Creatine monohydrate is the most extensively studied sports supplement in history, with over 1,000 peer-reviewed publications. Its effects on strength, power, and lean mass are among the most robustly established in exercise science. But creatine's emerging evidence for cognitive function, depression, brain injury neuroprotection, and sarcopenia prevention in older adults makes it relevant far beyond the gym — and positions it as one of the most evidence-backed longevity supplements available.
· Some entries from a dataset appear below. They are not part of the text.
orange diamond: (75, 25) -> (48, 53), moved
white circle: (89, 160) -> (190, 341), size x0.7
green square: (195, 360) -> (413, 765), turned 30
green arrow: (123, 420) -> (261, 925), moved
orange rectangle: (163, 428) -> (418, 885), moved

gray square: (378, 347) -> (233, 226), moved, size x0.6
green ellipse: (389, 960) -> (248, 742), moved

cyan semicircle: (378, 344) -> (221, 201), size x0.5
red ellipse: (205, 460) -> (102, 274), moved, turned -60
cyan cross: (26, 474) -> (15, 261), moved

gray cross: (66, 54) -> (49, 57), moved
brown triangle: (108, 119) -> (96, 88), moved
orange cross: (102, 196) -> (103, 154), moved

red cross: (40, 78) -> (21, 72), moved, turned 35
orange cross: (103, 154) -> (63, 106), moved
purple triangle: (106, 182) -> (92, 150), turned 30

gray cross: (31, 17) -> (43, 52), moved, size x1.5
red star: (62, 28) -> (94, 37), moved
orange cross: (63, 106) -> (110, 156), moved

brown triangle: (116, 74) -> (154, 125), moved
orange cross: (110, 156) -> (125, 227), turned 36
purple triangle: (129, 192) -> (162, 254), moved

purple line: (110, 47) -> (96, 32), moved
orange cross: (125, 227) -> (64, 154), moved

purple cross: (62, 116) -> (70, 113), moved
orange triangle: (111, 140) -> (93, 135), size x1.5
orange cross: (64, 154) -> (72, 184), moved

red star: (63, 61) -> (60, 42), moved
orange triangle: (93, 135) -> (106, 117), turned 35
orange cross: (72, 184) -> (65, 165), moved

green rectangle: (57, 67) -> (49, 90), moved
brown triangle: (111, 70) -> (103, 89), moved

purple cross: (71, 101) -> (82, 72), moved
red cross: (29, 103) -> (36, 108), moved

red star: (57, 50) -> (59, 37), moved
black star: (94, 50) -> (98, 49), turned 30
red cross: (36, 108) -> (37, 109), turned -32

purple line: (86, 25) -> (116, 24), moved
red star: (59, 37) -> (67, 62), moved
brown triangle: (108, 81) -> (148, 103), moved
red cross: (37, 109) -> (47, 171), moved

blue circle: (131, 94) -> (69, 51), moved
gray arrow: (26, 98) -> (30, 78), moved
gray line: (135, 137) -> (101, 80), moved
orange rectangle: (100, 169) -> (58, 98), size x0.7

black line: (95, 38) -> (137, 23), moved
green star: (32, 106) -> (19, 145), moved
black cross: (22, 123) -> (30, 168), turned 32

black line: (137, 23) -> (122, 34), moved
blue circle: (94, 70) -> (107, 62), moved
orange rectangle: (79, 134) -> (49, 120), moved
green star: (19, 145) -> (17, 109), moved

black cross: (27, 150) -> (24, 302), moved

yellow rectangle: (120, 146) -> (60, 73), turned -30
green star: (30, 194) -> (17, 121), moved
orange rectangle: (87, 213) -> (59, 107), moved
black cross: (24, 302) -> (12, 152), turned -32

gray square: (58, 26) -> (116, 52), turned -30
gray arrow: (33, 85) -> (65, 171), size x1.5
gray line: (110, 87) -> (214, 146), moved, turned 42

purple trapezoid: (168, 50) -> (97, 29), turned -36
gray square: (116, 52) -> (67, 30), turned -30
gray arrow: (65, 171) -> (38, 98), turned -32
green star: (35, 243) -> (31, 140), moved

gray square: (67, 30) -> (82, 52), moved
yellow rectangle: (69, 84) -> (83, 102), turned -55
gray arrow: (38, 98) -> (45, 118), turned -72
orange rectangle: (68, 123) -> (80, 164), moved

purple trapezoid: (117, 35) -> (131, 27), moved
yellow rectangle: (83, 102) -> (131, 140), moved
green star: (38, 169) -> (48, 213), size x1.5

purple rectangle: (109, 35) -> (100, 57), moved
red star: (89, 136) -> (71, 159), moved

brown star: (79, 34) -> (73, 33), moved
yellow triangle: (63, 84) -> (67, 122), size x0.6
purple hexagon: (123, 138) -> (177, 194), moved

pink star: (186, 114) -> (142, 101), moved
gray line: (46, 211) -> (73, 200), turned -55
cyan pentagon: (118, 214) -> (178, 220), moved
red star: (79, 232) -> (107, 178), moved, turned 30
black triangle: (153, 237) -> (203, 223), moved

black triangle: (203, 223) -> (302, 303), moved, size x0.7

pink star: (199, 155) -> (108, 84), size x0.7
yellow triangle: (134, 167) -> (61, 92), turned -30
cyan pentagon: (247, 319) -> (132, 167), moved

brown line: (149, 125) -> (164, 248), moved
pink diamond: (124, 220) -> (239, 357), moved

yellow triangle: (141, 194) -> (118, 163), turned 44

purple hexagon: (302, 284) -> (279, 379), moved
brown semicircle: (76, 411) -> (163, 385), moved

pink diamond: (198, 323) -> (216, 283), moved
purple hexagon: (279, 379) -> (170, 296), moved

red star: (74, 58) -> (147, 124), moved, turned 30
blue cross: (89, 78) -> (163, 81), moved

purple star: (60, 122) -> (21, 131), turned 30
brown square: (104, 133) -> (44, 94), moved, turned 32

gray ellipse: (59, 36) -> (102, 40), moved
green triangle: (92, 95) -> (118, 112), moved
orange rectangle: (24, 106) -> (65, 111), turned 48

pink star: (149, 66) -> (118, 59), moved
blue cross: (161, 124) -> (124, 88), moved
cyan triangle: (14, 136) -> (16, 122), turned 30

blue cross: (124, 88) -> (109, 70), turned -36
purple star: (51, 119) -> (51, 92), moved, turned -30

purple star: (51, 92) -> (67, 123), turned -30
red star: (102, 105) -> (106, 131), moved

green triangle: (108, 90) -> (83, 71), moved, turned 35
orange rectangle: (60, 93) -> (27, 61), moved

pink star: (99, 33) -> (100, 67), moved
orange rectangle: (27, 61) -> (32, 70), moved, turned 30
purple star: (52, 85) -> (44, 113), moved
Creatine monohydrate has over 1,000 peer-reviewed publications behind it — more than any other performance supplement and more than most pharmaceutical agents. Its effects on phosphocreatine availability, high-intensity exercise performance, and resistance training adaptations have been established in repeated RCTs across diverse populations. What has changed in the past decade is recognition that creatine's benefits extend substantially beyond athletic performance into aging biology, cognitive function, and neurological health — making it one of the most broadly evidence-backed supplements in the longevity context.1
Creatine (methyl guanidine-acetic acid) is synthesized endogenously in the liver, kidneys, and pancreas from arginine and glycine, with methionine providing the methyl group. Approximately 95 percent of the body's creatine is found in skeletal muscle, primarily as phosphocreatine (PCr). The creatine kinase reaction — PCr + ADP → Creatine + ATP — provides an immediate energy buffer for ATP resynthesis during the first 5 to 10 seconds of maximal effort, before the glycolytic and oxidative systems can increase their contribution. This buffering capacity is what underlies creatine's well-established effects on high-intensity exercise performance.2
Dietary creatine comes primarily from meat and fish — approximately 3 to 5 grams of creatine per kilogram of raw meat. This means vegetarians and vegans have significantly lower baseline muscle creatine stores than omnivores, and show larger relative responses to creatine supplementation (as the supplemented creatine fills a larger baseline deficit).
The most longevity-relevant application of creatine in aging populations is its enhancement of resistance training adaptations. Multiple RCTs in adults over 55 have found that creatine supplementation (5 g/day) combined with resistance training produces significantly greater gains in lean muscle mass, muscle strength (bench press, leg press), and functional performance (chair stand, stair climbing) than resistance training plus placebo. A 2017 meta-analysis of 22 RCTs in older adults found that creatine supplementation plus resistance training produced a 1.37 kg greater increase in lean mass compared to resistance training alone.3
The mechanism: creatine supplementation increases satellite cell activity during exercise — the muscle stem cells that fuse with existing muscle fibers to add myonuclei and support hypertrophy. Higher myonuclear density is associated with greater hypertrophic capacity and better maintenance of muscle mass with aging. Creatine also reduces muscle protein breakdown during exercise by maintaining ATP availability and reducing exercise-induced metabolic stress.
The brain is one of the most energetically demanding organs in the body, consuming approximately 20 percent of total energy despite comprising only 2 percent of body weight. Creatine's PCr system is relevant in neuronal energy metabolism — particularly during cognitive tasks requiring intense mental effort or during conditions of reduced brain energy availability (sleep deprivation, hypoxia, aging).4
A 2023 meta-analysis of 10 RCTs evaluating creatine's effects on cognitive function in healthy individuals found significant improvements in memory tasks, with the largest effects in older adults and in sleep-deprived individuals. The memory benefit was not seen consistently across all cognitive domains — it appears strongest for tasks with high working memory and executive function demands. These are precisely the cognitive domains that decline most prominently with aging, making creatine's potential cognitive protection particularly relevant for longevity purposes.
Three decades of RCT evidence have not established any clinically meaningful adverse effects of creatine supplementation at standard doses in healthy adults. The kidney concern — which persists in public perception despite the evidence — derives from the fact that creatine supplementation increases serum creatinine (a metabolite of creatine clearance used to estimate GFR). However, multiple studies have confirmed that creatine supplementation does not impair actual GFR, kidney tubular function, or kidney structural integrity in healthy adults. In individuals with pre-existing kidney disease, consultation with a physician is appropriate before initiating supplementation.5
Creatine monohydrate causes transient water retention (approximately 0.5 to 1.5 kg, primarily intramuscular) during the first 1 to 2 weeks of supplementation, which can be misinterpreted as fat gain. This water retention is intramuscular (not subcutaneous edema) and is actually a marker of successful muscle creatine loading. It reverses within 1 to 2 weeks of stopping supplementation.